→ EXTRACTED INFORMATION
***

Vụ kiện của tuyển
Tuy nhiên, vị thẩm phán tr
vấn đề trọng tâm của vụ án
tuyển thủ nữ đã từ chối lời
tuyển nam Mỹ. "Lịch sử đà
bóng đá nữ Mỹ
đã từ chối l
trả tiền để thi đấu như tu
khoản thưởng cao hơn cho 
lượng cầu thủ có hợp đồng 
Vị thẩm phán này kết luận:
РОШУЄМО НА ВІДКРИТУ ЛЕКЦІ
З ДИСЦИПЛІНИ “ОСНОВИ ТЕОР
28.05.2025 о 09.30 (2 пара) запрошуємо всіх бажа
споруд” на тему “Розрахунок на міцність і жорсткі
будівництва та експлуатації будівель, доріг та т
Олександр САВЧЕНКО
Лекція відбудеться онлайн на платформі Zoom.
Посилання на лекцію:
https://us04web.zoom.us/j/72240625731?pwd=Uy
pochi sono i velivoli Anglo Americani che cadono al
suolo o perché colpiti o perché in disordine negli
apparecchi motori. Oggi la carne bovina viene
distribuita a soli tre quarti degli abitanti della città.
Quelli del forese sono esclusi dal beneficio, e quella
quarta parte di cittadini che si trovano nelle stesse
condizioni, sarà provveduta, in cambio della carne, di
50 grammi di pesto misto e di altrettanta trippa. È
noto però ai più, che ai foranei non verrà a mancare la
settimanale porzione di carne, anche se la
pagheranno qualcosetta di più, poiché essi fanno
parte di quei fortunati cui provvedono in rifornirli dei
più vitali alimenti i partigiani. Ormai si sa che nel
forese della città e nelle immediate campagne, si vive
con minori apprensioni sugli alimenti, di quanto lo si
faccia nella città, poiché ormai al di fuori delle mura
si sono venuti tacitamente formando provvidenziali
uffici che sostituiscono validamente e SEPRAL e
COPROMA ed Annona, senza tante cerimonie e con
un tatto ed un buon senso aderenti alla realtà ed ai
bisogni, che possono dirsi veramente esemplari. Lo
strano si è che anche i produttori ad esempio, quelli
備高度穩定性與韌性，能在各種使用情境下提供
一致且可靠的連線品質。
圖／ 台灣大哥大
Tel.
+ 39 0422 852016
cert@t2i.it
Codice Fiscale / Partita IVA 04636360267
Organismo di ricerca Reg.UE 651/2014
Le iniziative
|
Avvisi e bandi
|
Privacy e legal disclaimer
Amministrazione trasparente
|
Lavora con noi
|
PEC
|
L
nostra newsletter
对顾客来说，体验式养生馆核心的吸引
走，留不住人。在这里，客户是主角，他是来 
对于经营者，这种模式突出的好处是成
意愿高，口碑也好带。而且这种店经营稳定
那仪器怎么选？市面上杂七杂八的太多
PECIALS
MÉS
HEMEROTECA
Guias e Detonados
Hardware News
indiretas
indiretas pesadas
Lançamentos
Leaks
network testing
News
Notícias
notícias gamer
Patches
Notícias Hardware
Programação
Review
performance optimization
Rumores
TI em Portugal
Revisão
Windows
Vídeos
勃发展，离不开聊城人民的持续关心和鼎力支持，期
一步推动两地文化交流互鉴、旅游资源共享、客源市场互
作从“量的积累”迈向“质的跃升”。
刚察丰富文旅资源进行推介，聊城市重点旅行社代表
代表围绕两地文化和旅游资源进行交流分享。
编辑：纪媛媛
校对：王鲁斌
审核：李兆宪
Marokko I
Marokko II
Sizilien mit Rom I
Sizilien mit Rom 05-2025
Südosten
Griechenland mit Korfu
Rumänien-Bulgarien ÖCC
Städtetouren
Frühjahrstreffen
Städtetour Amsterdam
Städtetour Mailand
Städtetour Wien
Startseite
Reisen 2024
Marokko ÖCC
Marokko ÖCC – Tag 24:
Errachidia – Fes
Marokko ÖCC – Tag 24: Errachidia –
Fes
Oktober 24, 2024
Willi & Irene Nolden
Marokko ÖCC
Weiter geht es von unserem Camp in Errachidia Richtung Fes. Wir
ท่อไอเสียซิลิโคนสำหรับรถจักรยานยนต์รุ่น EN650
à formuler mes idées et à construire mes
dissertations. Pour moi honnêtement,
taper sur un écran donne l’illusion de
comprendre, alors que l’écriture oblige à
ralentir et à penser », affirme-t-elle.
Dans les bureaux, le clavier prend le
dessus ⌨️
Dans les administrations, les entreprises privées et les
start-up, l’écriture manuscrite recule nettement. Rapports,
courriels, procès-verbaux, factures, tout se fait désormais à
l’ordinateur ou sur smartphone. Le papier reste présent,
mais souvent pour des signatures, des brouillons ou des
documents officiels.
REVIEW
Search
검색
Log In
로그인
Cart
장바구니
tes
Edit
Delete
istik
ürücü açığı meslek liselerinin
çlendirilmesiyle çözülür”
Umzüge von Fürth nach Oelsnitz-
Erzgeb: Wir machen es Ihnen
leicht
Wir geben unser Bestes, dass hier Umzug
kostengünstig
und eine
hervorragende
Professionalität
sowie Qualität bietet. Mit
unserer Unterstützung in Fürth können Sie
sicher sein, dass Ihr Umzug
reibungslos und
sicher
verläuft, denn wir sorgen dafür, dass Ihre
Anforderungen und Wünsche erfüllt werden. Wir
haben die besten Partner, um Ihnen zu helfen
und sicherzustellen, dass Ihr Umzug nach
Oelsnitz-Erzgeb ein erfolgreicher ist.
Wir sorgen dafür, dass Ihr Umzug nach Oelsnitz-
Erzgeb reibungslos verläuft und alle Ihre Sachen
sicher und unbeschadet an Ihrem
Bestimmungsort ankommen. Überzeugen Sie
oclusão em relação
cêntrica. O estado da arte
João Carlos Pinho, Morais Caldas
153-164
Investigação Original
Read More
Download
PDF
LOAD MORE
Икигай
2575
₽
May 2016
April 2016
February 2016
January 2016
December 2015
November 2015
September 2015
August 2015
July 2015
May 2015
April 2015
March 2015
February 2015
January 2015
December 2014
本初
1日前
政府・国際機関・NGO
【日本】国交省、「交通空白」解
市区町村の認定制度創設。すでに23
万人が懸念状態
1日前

***

The lines above that include "Dans" should each be listed.

→ SOLUTION TO THIS EXERCISE
Dans les bureaux, le clavier prend le
Dans les administrations, les entreprises privées et les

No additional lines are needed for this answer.